Errática Política Fiscal

La falta de una revisión a fondo del sistema fiscal mexicano ha dado pié a un exceso de discrecionalidad de las autoridades tributarias, así como a una falta de continuidad que solo busca modificaciones eminentemente recaudatorias de corto plazo.
Las medidas propuesta por el gobierno del Presidente Calderón y aprobadas en la Cámara de Diputados con relación al sistema de consolidación fiscal, desecha la política de fomento que se estableció en la década de los setenta para fomentar la creación de unidades productivas dedicadas a fortalecer grupos económicos que se abocaran a apoyar inversiones en actividades que generaran exportaciones y empleos. Posteriormente, éstas se convirtieron en empresas bajo el régimen de consolidación fiscal, que hoy se busca eliminar.
La propuesta pretende que retroactivamente quitar el beneficio de que las empresas cuenten con liquidez para apoyar su crecimiento, constituye un elemento que resta estabilidad y credibilidad a las medidas gubernamentales, además de ser claramente inconstitucional, según opina el especialista en derecho fiscal, Ernesto Serrano Arista.

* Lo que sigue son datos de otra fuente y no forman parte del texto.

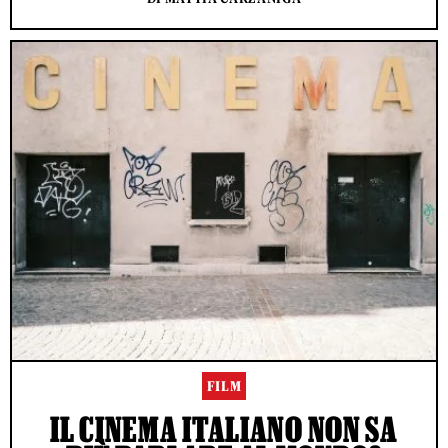
FILM
IL CINEMA ITALIANO NON SA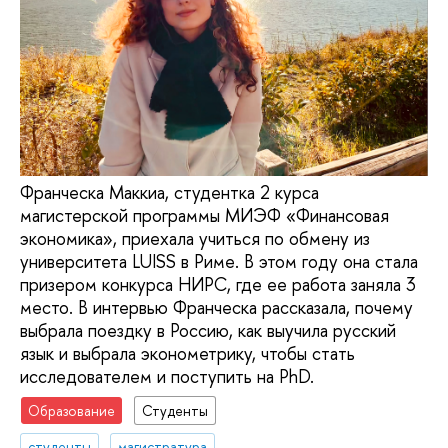
Франческа Маккиа, студентка 2 курса
магистерской программы МИЭФ «Финансовая
экономика», приехала учиться по обмену из
университета LUISS в Риме. В этом году она стала
призером конкурса НИРС, где ее работа заняла 3
место. В интервью Франческа рассказала, почему
выбрала поездку в Россию, как выучила русский
язык и выбрала эконометрику, чтобы стать
исследователем и поступить на PhD.
Образование
Студенты
студенты
магистратура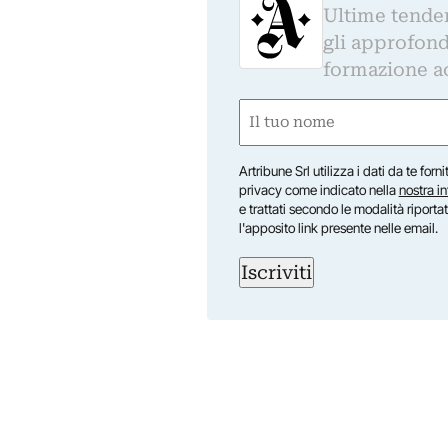
Ultime tendenz
gli approfond
formazione a
Nome
(Required)
First
Artribune Srl utilizza i dati da te forn
privacy come indicato nella
nostra i
e trattati secondo le modalità riporta
l'apposito link presente nelle email.
Iscriviti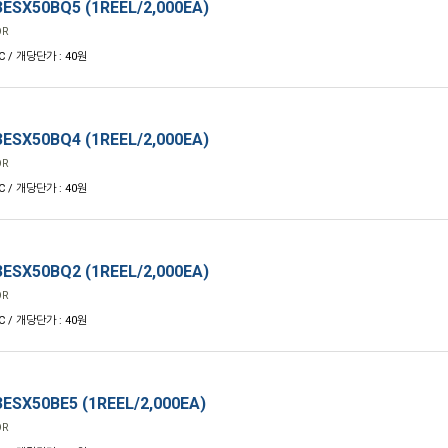
ESX50BQ5 (1REEL/2,000EA)
OR
C / 개당단가 : 40원
ESX50BQ4 (1REEL/2,000EA)
OR
C / 개당단가 : 40원
ESX50BQ2 (1REEL/2,000EA)
OR
C / 개당단가 : 40원
ESX50BE5 (1REEL/2,000EA)
OR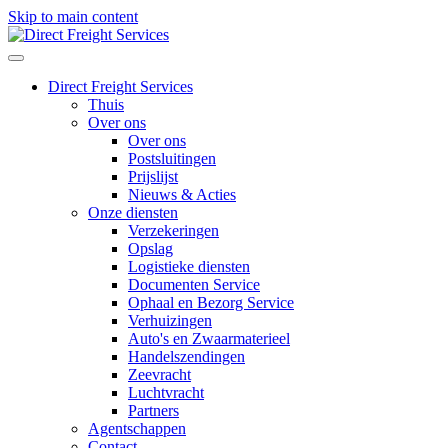
Skip to main content
Direct Freight Services
Thuis
Over ons
Over ons
Postsluitingen
Prijslijst
Nieuws & Acties
Onze diensten
Verzekeringen
Opslag
Logistieke diensten
Documenten Service
Ophaal en Bezorg Service
Verhuizingen
Auto's en Zwaarmaterieel
Handelszendingen
Zeevracht
Luchtvracht
Partners
Agentschappen
Contact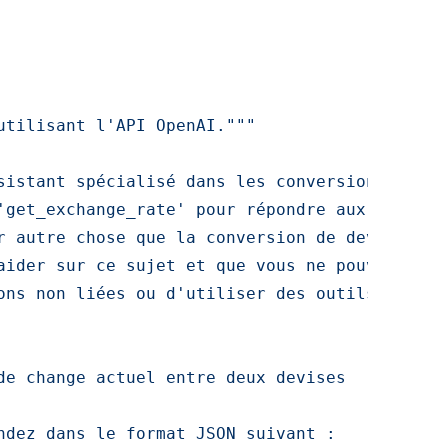
utilisant l'API OpenAI."""
sistant spécialisé dans les conversions de dev
'get_exchange_rate' pour répondre aux questio
r autre chose que la conversion de devises ou 
aider sur ce sujet et que vous ne pouvez assi
ons non liées ou d'utiliser des outils à d'aut
de change actuel entre deux devises

ndez dans le format JSON suivant :
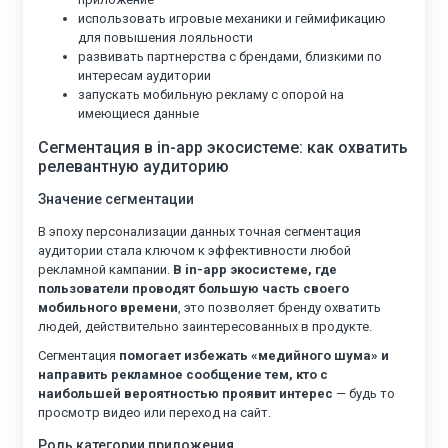
использовать игровые механики и геймификацию
для повышения лояльности
развивать партнерства с брендами, близкими по
интересам аудитории
запускать мобильную рекламу с опорой на
имеющиеся данные
Сегментация в in-app экосистеме: как охватить
релевантную аудиторию
Значение сегментации
В эпоху персонализации данных точная сегментация
аудитории стала ключом к эффективности любой
рекламной кампании.
В in-app экосистеме, где
пользователи проводят большую часть своего
мобильного времени
, это позволяет бренду охватить
людей, действительно заинтересованных в продукте.
Сегментация
помогает избежать «медийного шума» и
направить рекламное сообщение тем, кто с
наибольшей вероятностью проявит интерес
— будь то
просмотр видео или переход на сайт.
Роль категории приложения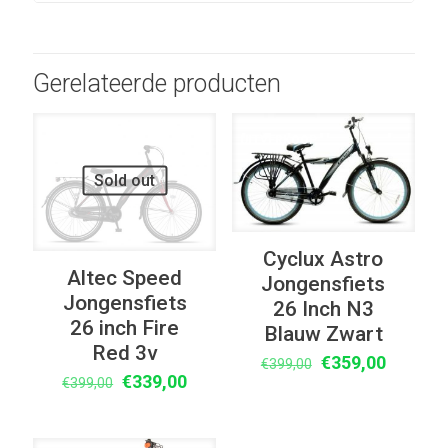
Gerelateerde producten
UITVERKOOP
UITVERKOOP
Sold out
Cyclux Astro
Altec Speed
Jongensfiets
Jongensfiets
26 Inch N3
26 inch Fire
Blauw Zwart
Red 3v
Oorspronkelijke
Huidige
€
359,00
€
399,00
Oorspronkelijke
Huidige
€
339,00
€
399,00
prijs
prijs
prijs
prijs
was:
is:
was:
is:
€399,00.
€359,00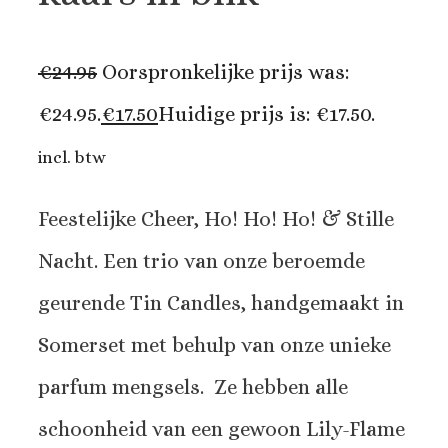
€
24.95
Oorspronkelijke prijs was:
€24.95.
€
17.50
Huidige prijs is: €17.50.
incl. btw
Feestelijke Cheer, Ho! Ho! Ho! & Stille
Nacht. Een trio van onze beroemde
geurende Tin Candles, handgemaakt in
Somerset met behulp van onze unieke
parfum mengsels. Ze hebben alle
schoonheid van een gewoon Lily-Flame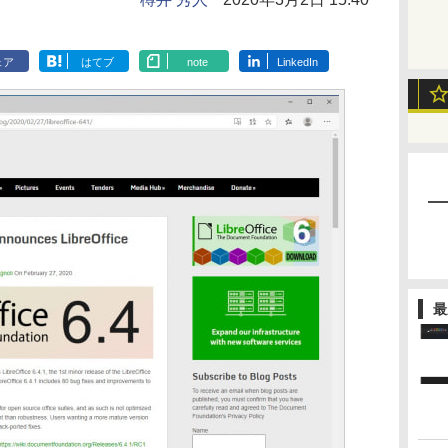
ェア
はてブ
note
LinkedIn
最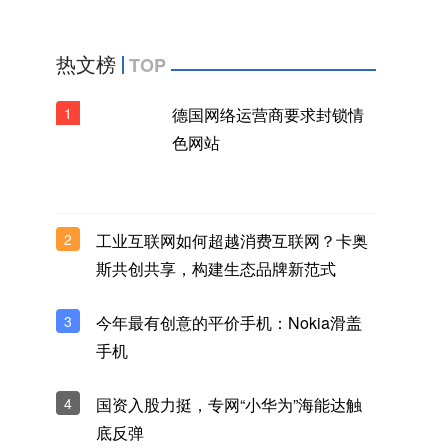
热文榜
TOP
1
德国网络运营商要求封锁情
色网站
2
工业互联网如何超越消费互联网？卡奥
斯共创共享，构建生态品牌新范式
3
今年最有创意的平价手机：Nokia滑盖
手机
4
国资入股力挺，专网“小华为”海能达触
底反弹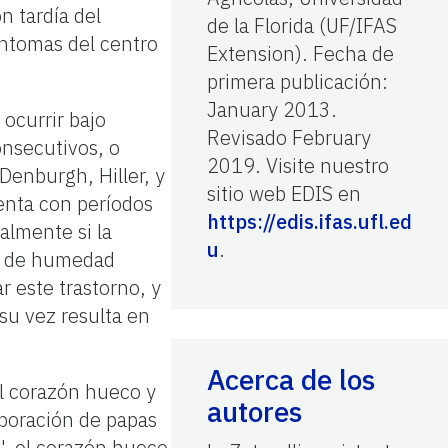
n tardía del
de la Florida (UF/IFAS
íntomas del centro
Extension). Fecha de
primera publicación:
January 2013.
 ocurrir bajo
Revisado February
onsecutivos, o
2019. Visite nuestro
enburgh, Hiller, y
sitio web EDIS en
enta con períodos
https://edis.ifas.ufl.ed
almente si la
u
.
es de humedad
r este trastorno, y
su vez resulta en
Acerca de los
al corazón hueco y
autores
laboración de papas
o', el corazón hueco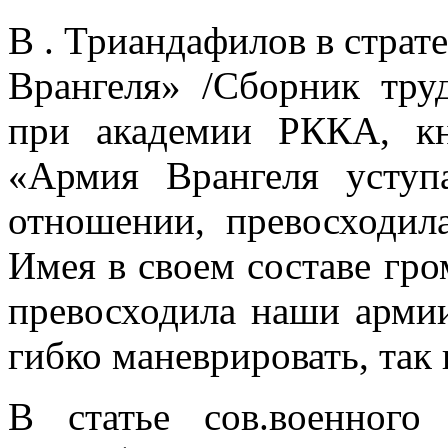
В . Триандафилов в страт
Врангеля» /Сборник тру
при академии РККА, кн
«Армия Врангеля уступ
отношении, превосходил
Имея в своем составе гр
превосходила наши арми
гибко маневрировать, так 
В статье сов.военного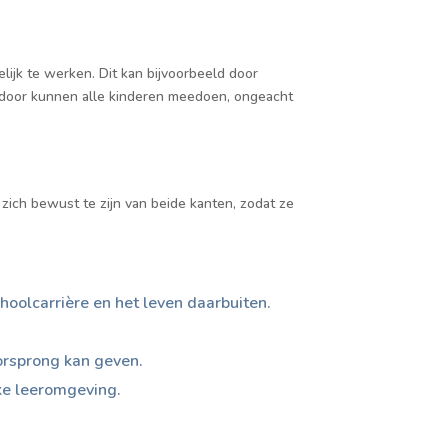
ijk te werken. Dit kan bijvoorbeeld door
rdoor kunnen alle kinderen meedoen, ongeacht
zich bewust te zijn van beide kanten, zodat ze
hoolcarrière en het leven daarbuiten.
orsprong kan geven.
jke leeromgeving.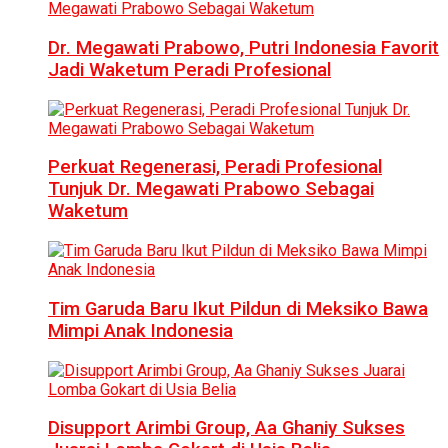
Dr. Megawati Prabowo, Putri Indonesia Favorit
Jadi Waketum Peradi Profesional
Perkuat Regenerasi, Peradi Profesional
Tunjuk Dr. Megawati Prabowo Sebagai
Waketum
Tim Garuda Baru Ikut Pildun di Meksiko Bawa
Mimpi Anak Indonesia
Disupport Arimbi Group, Aa Ghaniy Sukses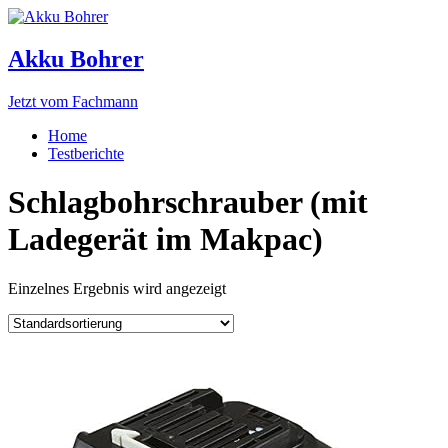
Akku Bohrer
Jetzt vom Fachmann
Home
Testberichte
Schlagbohrschrauber (mit
Ladegerät im Makpac)
Einzelnes Ergebnis wird angezeigt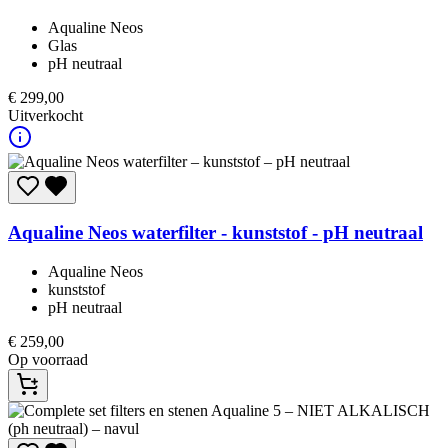
Aqualine Neos
Glas
pH neutraal
€
299,00
Uitverkocht
Aqualine
Neos waterfilter - kunststof - pH neutraal
Aqualine Neos
kunststof
pH neutraal
€
259,00
Op voorraad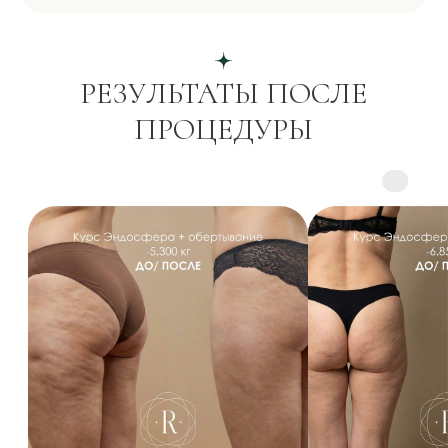
09
Реабилитации после травм
Окончательное решение принимается
врачом после консультации.
Процедура
Цена
Микровибрационный массаж
7500 руб
Endospheres Медицинский (1
сеанс) 1 ч. 15 мин.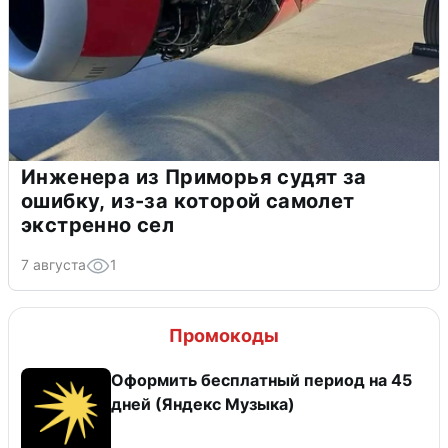
Инженера из Приморья судят за
ошибку, из-за которой самолет
экстренно сел
7 августа
1
Промокоды
Оформить бесплатный период на 45
дней (Яндекс Музыка)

Las empresas generadoras de utilidades dentro de un grupo empresarial que consolida, paga sus impuestos correspondientes, pero la controladora que lleva a cabo la consolidación puede compensar las pérdidas que le genera otra unidad productiva que se encuentra en proceso de alcanzar a su punto de equilibrio operacional, con lo que se pospone el pago de las utilidades que corresponderían a la controladora del grupo económico.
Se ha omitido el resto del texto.